Inesperadamente, aparece en las cercanías otra persona aferrada a otra letra. Su expresión es de desesperada resignación. Como la primera, se sujeta a duras penas a su letra. Tampoco quiere soltarse y tampoco quiere convertirse en estatua. Se miran. Esperan a que el azar del viento o de las olas acerque sus letras. Esperan. Finalmente, cuando creen estar suficientemente cerca, mientras se sostienen con una sola mano sobre el abismo o el mar extienden la otra y se tocan con los dedos. Sí: son reales. Se dan la mano, entrecruzan los dedos. No dejan de mirarse. No se dicen nada. Dejan ir simultáneamente sus respectivas letras, que se mantienen flotando o planeando como si tal cosa y ellas, tomadas de la mano, caen al abismo o se hunden en el mar.

Antes, por la cercanía, no sabía, cada una, a cuál letra estaba aferrada. Tras un buen tramo de caída o hundimiento miran las letras a los lejos y ven que forman una palabra. Y que hay más letras a su alrededor.

Suponían que la caída o el hundimiento serían pasajeros y que el suelo o el fondo los salvaría de una caída interminable o los mataría y todo acabaría.

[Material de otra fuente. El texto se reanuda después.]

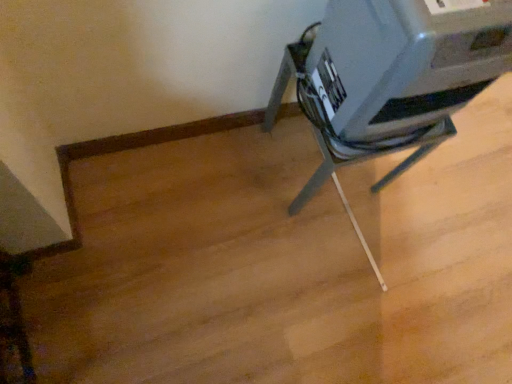 Question: Is satin gray printer at upper right outside metallic gray printer at center?

Choices:
 (A) no
 (B) yes

Answer: (B)

Question: Is satin gray printer at upper right bigger than metallic gray printer at center?

Choices:
 (A) no
 (B) yes

Answer: (A)

Question: From the image's perspective, is satin gray printer at upper right under metallic gray printer at center?

Choices:
 (A) yes
 (B) no

Answer: (B)

Question: Is satin gray printer at upper right shorter than metallic gray printer at center?

Choices:
 (A) no
 (B) yes

Answer: (B)

Question: Is satin gray printer at upper right at the left side of metallic gray printer at center?

Choices:
 (A) no
 (B) yes

Answer: (A)

Question: From the image's perspective, is satin gray printer at upper right on top of metallic gray printer at center?

Choices:
 (A) no
 (B) yes

Answer: (B)

Question: Is metallic gray printer at center next to satin gray printer at upper right and touching it?

Choices:
 (A) no
 (B) yes

Answer: (A)

Question: Can you confirm if metallic gray printer at center is positioned to the left of satin gray printer at upper right?

Choices:
 (A) yes
 (B) no

Answer: (A)

Question: From a real-world perspective, does metallic gray printer at center stand above satin gray printer at upper right?

Choices:
 (A) yes
 (B) no

Answer: (B)

Question: Is metallic gray printer at center thinner than satin gray printer at upper right?

Choices:
 (A) no
 (B) yes

Answer: (A)

Question: Considering the relative positions of metallic gray printer at center and satin gray printer at upper right in the image provided, is metallic gray printer at center behind satin gray printer at upper right?

Choices:
 (A) no
 (B) yes

Answer: (B)

Question: Is metallic gray printer at center positioned far away from satin gray printer at upper right?

Choices:
 (A) yes
 (B) no

Answer: (B)

Question: From the image's perspective, is satin gray printer at upper right positioned above or below metallic gray printer at center?

Choices:
 (A) below
 (B) above

Answer: (B)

Pero la caída o el hundimiento no parecen tener fin y, sin referencia, da igual caer que estar de pie o quieto. Da igual arriba o abajo. Él o ella o nadie y nadie. Uno y dos, dos personas.

Lentamente descubren que se pueden mover y guiar, de algún modo, su rumbo, y que pueden acercarse y alejarse y soltarse y volver a tomarse de las manos.

Están a punto de aprender a hablarse.